В прокат вышел фильм ужасов Оливера Парка «Заклятие Абизу», в котором элементы иудейской демонологии вплетены в канву семейной драмы о разрыве традиций и поколений. Рассказывает Юлия Шагельман.
Фото: Millennium Media
Сколько существует жанр хоррора, столько его авторы обращаются за вдохновением к религии. Конечно, христианству, особенно в католическом изводе, от них достается, пожалуй, чаще всего, но иудейская традиция с ее священными книгами, написанными непонятными широкой публике значками, мистической каббалой, богатым ассортиментом демонов и общим амбьянсом чего-то таинственного, закрытого от непосвященных и в то же время существующего буквально по соседству, тоже неоднократно обыгрывалась в ужастиках. Еще в 1915 году в Германии была снята немая лента о Големе — оживающем антропоморфном глиняном чудовище из еврейских легенд, которое потом появлялось во множестве фильмов, а также в сериалах «Секретные материалы», «Сверхъестественное» и «Шерлок». Помимо Голема, популярностью у кинематографистов пользуются диббуки — души умерших, которые никак не хотят оставлять земную юдоль. Тут можно вспомнить действительно очень страшный фильм Кита Томаса, в российский прокат выходивший как раз под названием «Диббук» (в оригинале The Vigil, 2019), действие которого разворачивалось в хасидской общине в Бруклине.
В эту же среду помещает события своей картины режиссер-дебютант в полном метре Оливер Парк, до сих пор снимавший короткометражки, а также поучаствовавший в хоррор-антологии «Страшные истории, рассказанные на ночь» (2019). Как и молодой талмудист Яков из «Диббука», герой «Заклятия Абизу» Артур (Ник Блад) в этой среде вырос, но потом отошел от традиций, оставил семью и зажил обычной светской жизнью современного американца. Он возвращается в Бруклин вместе с беременной женой Клэр (Эмили Вайсман) для того, чтобы помириться со своим отцом, владельцем похоронного бюро Солом (Аллан Кордунер), который когда-то перестал общаться с сыном из-за его женитьбы на нееврейке. Но все обиды позабыты, и Сол встречает Артура, как полагается встречать блудного сына: распростертыми объятиями и щедро накрытым столом. Он еще не знает, что мотивы сына для этого воссоединения не совсем бескорыстные.
Но зрители, разумеется, понимают, что никакой семейной идиллии тут не предвидится — хотя бы потому, что фильм открывается эпиграфом, объясняющим кто такой (или такая), собственно, Абизу.
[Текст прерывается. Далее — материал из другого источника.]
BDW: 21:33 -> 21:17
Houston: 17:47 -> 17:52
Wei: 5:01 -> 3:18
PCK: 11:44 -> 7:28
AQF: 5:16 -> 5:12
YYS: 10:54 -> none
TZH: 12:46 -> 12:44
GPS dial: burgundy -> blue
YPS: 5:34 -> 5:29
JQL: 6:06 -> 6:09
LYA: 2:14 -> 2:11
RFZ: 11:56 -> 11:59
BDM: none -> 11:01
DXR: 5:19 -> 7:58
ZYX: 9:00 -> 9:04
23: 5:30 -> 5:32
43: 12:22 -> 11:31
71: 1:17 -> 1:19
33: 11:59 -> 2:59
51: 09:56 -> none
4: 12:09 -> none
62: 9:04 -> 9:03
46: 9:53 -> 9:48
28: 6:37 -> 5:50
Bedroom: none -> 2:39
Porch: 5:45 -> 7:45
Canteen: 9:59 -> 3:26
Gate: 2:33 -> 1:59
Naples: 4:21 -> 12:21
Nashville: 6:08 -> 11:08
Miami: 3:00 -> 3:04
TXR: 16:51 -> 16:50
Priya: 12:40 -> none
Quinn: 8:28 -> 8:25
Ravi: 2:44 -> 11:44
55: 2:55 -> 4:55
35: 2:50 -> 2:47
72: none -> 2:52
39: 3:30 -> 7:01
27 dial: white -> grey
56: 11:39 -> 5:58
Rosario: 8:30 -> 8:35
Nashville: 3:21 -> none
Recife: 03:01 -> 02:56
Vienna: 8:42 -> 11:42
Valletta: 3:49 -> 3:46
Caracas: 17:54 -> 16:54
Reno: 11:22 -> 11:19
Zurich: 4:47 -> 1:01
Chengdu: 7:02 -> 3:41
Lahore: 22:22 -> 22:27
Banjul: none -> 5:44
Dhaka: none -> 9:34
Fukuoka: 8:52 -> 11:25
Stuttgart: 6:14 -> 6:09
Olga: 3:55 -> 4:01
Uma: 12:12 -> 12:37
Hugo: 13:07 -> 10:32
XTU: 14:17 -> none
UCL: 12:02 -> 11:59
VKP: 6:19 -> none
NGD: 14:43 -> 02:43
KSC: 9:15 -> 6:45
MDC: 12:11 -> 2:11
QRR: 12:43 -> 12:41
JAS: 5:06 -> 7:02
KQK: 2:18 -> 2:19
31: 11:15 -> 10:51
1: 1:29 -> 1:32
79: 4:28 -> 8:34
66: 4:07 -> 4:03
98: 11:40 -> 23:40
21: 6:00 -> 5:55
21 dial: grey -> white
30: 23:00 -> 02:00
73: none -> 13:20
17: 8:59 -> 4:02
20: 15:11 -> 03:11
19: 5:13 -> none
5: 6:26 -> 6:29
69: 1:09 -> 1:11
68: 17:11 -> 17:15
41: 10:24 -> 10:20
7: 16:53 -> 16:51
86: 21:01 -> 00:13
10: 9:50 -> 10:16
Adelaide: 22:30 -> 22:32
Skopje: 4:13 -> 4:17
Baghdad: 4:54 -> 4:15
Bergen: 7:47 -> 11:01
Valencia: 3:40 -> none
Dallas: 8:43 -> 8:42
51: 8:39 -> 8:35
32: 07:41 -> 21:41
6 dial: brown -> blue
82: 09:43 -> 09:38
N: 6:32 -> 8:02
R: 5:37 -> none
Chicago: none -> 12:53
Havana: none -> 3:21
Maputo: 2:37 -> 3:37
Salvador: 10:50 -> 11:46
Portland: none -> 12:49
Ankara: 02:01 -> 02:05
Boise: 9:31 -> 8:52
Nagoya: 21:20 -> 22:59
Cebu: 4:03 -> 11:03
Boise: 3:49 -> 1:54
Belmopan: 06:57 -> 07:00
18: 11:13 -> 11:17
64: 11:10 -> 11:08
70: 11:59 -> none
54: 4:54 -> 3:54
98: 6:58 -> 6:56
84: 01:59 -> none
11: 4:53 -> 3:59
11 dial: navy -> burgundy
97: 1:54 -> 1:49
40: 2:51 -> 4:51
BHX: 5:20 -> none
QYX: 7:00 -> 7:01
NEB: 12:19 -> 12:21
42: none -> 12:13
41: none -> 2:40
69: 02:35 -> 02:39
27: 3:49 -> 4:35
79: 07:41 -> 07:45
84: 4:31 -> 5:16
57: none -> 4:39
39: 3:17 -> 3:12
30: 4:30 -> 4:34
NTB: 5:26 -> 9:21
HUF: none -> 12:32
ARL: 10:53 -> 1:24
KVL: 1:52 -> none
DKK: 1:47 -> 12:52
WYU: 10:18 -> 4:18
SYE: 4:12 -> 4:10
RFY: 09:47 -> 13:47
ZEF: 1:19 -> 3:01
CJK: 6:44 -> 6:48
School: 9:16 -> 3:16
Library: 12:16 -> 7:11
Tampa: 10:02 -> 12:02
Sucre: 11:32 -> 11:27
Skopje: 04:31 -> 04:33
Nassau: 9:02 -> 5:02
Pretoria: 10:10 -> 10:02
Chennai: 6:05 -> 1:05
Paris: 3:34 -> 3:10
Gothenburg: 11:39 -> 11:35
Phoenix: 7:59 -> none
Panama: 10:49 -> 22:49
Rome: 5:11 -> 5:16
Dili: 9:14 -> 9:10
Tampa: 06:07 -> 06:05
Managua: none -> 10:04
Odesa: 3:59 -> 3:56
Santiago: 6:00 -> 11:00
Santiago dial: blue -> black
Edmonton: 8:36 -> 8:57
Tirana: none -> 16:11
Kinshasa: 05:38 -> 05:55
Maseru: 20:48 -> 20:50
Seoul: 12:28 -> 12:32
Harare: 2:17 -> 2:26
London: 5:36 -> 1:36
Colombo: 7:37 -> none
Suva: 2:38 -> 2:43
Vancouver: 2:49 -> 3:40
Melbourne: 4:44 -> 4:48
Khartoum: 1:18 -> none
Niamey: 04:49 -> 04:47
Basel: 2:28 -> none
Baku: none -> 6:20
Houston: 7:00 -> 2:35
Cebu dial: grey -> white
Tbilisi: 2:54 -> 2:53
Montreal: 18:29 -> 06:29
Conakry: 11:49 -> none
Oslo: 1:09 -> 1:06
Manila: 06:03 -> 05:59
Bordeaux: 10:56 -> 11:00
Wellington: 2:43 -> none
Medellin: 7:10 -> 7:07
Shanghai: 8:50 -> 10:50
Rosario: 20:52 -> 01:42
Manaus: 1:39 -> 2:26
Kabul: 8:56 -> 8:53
Это демоница из талмудических легенд, вредящая беременным женщинам и похищающая детей. Надо сказать, что, когда злой дух все-таки появится на экране, он будет похож не на описанную в древних текстах женщину с зелеными глазами и распущенными волосами, извивающимися, как змеи, а на какого-то рогатого Бафомета. (Впрочем, один из сценаристов «Заклятия…» Хэнк Хоффман — сын раввина и изучал каббалу, так что кто мы такие, чтобы спорить.) За эпиграфом следует пролог, в котором еще один житель общины Йосель (Антон Трендафилов), превративший свой дом в хаотичное собрание манускриптов, книг, амулетов и исписавший пол и стены каббалистическими знаками, сталкивается с чем-то ужасным и втыкает себе в грудь нож.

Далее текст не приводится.